Et pour ceux qui le prendrait encore le poète pour un poète :
« Septuagénaire, nombre de jeunes gens m’adressèrent des lettres témoignant de leur admiration pour mon travail littéraire. Plusieurs aussi se présentèrent à ma porte, que je reçus courtoisement malgré ce qui pouvait m’en coûter en fatigue, estimant qu’un écrivain n’est pas indéfiniment autorisé à se dérober à l’attention d’un public qu’il a su toucher par es livres. Au début, je ne démêlai guère dans ces entretiens à bâtons rompus ce qui avait réussi à m’attirer tant d’hommages flatteurs ; ce ne fut qu’après un certain temps que m’apparut l’inexplicable confusion : discrètement, ou avec une aisance volubile, selon leurs tempéraments respectifs, chacun de mes interlocuteurs insistait sur la beauté formelle de mes œuvres poétiques – or il se trouve que, de ma vie, jamais je n’ai écrit un seul poème. »

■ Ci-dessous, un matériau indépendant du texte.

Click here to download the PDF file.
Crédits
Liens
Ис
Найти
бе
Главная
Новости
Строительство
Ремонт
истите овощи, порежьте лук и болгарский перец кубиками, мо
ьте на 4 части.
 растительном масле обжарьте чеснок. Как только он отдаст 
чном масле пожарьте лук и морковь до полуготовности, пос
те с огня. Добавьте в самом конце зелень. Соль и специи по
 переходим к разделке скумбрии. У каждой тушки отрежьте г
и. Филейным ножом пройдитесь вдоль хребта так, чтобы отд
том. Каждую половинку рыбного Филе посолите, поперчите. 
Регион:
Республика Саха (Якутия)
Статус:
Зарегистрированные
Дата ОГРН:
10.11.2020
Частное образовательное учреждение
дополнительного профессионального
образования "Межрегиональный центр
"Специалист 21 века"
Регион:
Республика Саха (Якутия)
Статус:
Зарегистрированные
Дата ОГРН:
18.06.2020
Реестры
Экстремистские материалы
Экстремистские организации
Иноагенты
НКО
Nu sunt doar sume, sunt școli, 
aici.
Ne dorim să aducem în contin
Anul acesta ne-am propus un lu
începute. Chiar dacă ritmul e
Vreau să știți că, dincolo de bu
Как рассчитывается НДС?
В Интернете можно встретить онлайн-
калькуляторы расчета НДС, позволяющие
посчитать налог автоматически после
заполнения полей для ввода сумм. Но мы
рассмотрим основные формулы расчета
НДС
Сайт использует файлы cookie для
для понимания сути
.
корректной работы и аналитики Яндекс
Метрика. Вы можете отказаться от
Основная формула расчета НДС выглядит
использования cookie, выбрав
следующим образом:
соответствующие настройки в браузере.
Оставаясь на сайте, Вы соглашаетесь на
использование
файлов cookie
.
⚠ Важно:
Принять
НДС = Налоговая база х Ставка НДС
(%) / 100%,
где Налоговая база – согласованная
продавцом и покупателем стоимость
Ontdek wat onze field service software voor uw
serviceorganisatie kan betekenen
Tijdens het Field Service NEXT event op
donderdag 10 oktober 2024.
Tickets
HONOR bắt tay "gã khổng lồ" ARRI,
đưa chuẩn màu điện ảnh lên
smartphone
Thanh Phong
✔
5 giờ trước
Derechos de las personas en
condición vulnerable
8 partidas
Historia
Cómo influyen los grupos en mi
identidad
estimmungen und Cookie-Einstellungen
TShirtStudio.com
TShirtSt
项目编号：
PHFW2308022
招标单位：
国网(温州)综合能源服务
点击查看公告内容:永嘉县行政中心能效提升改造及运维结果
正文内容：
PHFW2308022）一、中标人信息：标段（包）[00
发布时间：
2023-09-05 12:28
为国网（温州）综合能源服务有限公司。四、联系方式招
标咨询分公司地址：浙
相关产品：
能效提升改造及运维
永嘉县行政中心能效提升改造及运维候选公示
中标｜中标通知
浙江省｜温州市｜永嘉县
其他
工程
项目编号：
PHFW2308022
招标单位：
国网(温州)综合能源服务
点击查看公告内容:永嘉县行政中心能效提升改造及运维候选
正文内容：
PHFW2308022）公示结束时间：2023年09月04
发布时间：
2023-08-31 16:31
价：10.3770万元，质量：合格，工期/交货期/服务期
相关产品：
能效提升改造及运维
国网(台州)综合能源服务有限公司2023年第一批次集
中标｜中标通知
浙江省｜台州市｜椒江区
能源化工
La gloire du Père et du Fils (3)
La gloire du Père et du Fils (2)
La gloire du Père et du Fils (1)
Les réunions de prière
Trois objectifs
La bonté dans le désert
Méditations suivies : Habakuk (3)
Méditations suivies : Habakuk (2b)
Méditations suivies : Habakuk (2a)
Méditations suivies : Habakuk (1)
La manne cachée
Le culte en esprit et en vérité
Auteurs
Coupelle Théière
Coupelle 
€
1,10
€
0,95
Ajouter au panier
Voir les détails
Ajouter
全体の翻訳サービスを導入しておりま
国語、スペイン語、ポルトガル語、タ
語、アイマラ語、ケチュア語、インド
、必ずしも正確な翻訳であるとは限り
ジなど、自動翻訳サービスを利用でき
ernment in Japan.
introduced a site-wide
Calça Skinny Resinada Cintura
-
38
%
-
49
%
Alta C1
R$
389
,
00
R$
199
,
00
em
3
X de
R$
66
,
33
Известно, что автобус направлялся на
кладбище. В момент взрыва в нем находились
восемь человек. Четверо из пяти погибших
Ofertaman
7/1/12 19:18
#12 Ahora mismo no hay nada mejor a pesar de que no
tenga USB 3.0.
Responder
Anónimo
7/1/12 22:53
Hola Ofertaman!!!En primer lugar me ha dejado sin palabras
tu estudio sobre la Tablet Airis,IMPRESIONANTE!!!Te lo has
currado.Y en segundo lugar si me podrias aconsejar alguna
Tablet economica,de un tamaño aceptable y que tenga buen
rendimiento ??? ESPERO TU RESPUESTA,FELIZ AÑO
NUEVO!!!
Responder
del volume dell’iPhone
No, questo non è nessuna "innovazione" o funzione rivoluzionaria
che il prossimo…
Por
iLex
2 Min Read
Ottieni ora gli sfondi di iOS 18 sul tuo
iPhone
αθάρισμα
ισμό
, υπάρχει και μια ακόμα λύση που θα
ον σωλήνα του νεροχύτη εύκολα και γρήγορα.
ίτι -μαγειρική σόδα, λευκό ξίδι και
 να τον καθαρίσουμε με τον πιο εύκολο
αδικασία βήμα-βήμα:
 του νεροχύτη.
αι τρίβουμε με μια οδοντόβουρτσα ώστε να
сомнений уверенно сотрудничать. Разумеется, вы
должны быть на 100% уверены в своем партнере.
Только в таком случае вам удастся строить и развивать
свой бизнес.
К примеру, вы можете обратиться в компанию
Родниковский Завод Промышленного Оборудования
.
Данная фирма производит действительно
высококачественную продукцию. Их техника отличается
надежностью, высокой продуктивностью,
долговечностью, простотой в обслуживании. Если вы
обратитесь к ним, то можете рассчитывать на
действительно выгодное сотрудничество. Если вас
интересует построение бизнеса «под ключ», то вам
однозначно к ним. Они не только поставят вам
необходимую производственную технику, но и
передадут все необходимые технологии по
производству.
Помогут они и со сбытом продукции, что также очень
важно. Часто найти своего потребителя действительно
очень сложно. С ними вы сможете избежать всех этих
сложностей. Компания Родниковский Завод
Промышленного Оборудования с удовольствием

En plus des Carnets, le curieux gardien vous recommande la lecture de Rag-time, Londoniennes et Poèmes ébouillantés (Gallimard Poésie)

Merci,inconnu,qui touchez ce soir par ces lignes,mon chemin psychique.
En vous souhaitant une nuit poétique et reposante.
Anne
Lisez Calaferte ou vous êtes (presque) immoral !
Il a été à n point, moment "rêvé" de ma vie mon écriavain de chevet !
Pardon "un point"
Alors comme ça, il y a les bons et les mauvais lecteurs!